Community development financial institution credit unions are making friends and making money.

Credit unions have a mission to help struggling members and a need to protect their own viability with prudent underwriting. That’s often seen as a tension, but it doesn’t have to be, say leaders of credit unions participating in the Community Development Financial Institution program. CDFI status allows CUs to have it both ways.

Consider what happened recently when CUES member Brice Yocum, CSME, CCE, CEO of $280 million Tucoemas Federal Credit Union, Visalia, California, needed a haircut. His young barber, Cris, was excited because he had just received his first credit card and would be able to make needed purchases. But he was less than thrilled with the 24% interest rate he would be charged on unpaid balances. 

So Yocum told Cris about a Tucoemas FCU Visa card that offered a fixed rate as low as 10.99% and would never be higher than 18%. He also told him about a checking account that would pay Cris money rather than charge him as his current bank did. He went on to inform Cris that he could qualify for a $250 bonus by joining the CU’s Pathways program, a financial well-being outreach it had recently started, Yocum recalls. If Cris stuck with it for six months, building better habits and accomplishing goals, he could earn another $250, Yocum explained.  Cris was delighted and decided to join Tucoemas FCU, Yocum reports. 

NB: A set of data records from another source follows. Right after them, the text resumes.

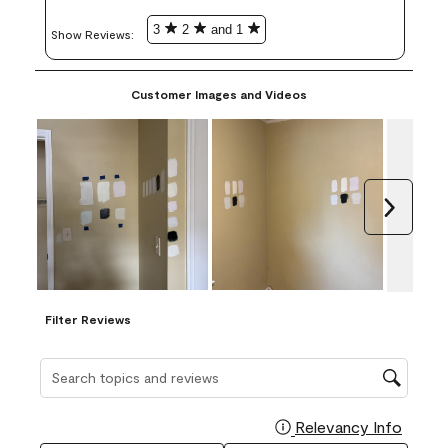
3
2
and 1
Show Reviews: 
Customer Images and Videos
Next
Filter Reviews
Search topics and reviews search region
Relevancy Info
Display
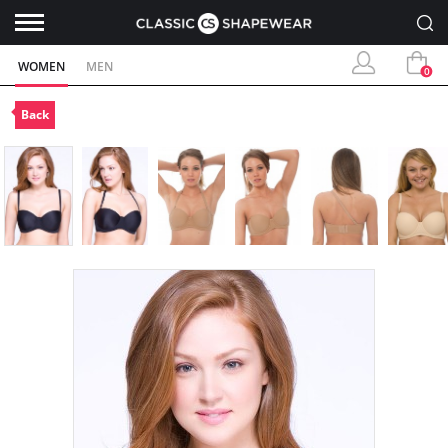
WOMEN
MEN
0
Back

“We couldn’t have had that conversation in 2016,” Yocum observes. “He wouldn’t have met our underwriting standards. We couldn’t have helped him.”

What happened since 2016 was that Tucoemas FCU changed its strategy and added CDFI certification. The CU changed its thinking and became a functioning community development financial institution before it became an accredited CDFI under the program operated by the U. S. Treasury Department in 2018, Yocum explains. 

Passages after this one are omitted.